Mail Onlineが伝えるところによると、彼女の場合は免疫の疾患が原因で、自身の免疫が誤って毛包を攻撃して髪の毛が抜けてしまったという。

「子供だったから、髪が抜け始めた時はがんになったと思い怖かったわ」と、Thereseさんは当時を振り返る。

その頃は、髪の毛が抜けるのは抗がん剤治療の副作用によるものであるとは知らなかったそうだ。

本当の原因がわかった後も彼女の葛藤は終わらない。

誰にも言えない秘密

言わずもがな、14歳といえば見た目が気になって仕方がない年頃である。

彼女の中で脱毛症のことは誰にも言えない大きな秘密になった。

普段Thereseさんはウィッグをつけて過ごすようになる。

「誰にも知られないように必死に隠していた」というThereseさんが、親友に真実を明かしたのは、発症から1年が経過した頃だったという。
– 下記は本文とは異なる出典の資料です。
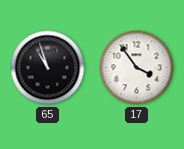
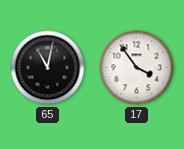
65: 10:57 -> 11:02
彼女を励まし支えたのは、秘密を明かされた親しい友人たちだ。友人らのおかげで、Thereseさんは次第に髪の毛のない頭を愛おしく思うようになり、ありのままの美しさに気が付き始めた。

もう隠す必要はない

「隠す必要はないと思えるようになったの。もっと早くウィッグをはずせばよかったと思うくらい」と、現在の心境を明かしている。

彼女は、もう髪の毛のない頭を隠そうとはしない。

Thereseさんはモデルをしており、服に合わせてウィッグをつけたりはずしたりしているようだ。

Instagramにはウィッグをせず、堂々と心から笑う彼女の写真が数多く公開されている。

同じような悩みを抱える人に対し、彼女はこう述べている。

どうか隠さないで。余計に落ち込むだけだから。

ありのままの自分でいると心からホッとできるわよ。

そんなあなたを受け入れてくれない人とは、一緒にいる必要はないもの。

こう話す彼女の姿に、「息をのむほど美しい」「自信が伝わってくる」「素敵!勇気をもらえました」といった称賛の声が続出した。